Thanks guys. I'm not really feeling lucky. I really thought that Dish Net stopped doing that whole 5 dollar charge. I don't get it. Don't they realize fewer adn fewer people have landlines. Thats definitely a disadvantage compard to cable espeically when you consider that more people are relying solely on their cell phones. I remember earing somewhere that DirecTV is moving to phase out the requirement for phone lines. Apparently many cstomers have been complaining and rightly so. I don't know when DTV will phase out that requirement. But I assume they will just stop requiring that fee and download everythign to receivers through the satellite.


----------



## Stewart Vernon (Jan 7, 2005)

They never started a $5 charge for not connecting a phone line.

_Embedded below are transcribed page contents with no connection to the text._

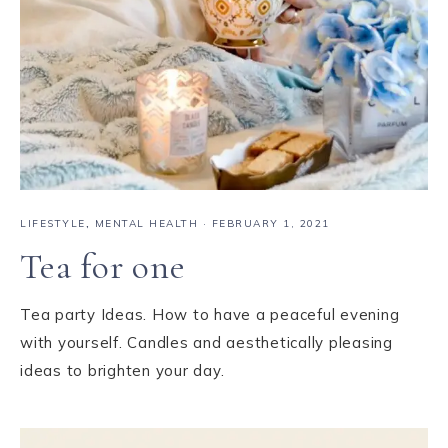
LIFESTYLE
,
MENTAL HEALTH
·
FEBRUARY 1, 2021
Tea for one
Tea party Ideas. How to have a peaceful evening
with yourself. Candles and aesthetically pleasing
ideas to brighten your day.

The dual tuner DVRs have two tuners... and they charge a fee per tuner... but if you connect a phone line to it they will credit you $5 for doing so. It isn't a phone line fee.

The odd part, and I've not seen anyone officially address this...

I know full well that the Dish contracts all say "you must connect a phone line to each receiver"... and they have audited some people for not doing this...

BUT... how can they say "phone line required" and at the same time say "if you connect a phone line we will credit $5"?

I mean, if the phone line is required and they will potentially audit you and worse if you don't pass the audit... then shouldn't they assume you have the phone line connected to the dual tuner DVR and not charge you the second tuner fee in the first place?

It seems confusing to me... and I wonder if anyone with a 942 or 522 dual-tuner DVR has brought that up during an audit?


----------



## Stewart Vernon (Jan 7, 2005)

mya23rd said:


> I don't know when DTV will phase out that requirement. But I assume they will just stop requiring that fee and download everythign to receivers through the satellite.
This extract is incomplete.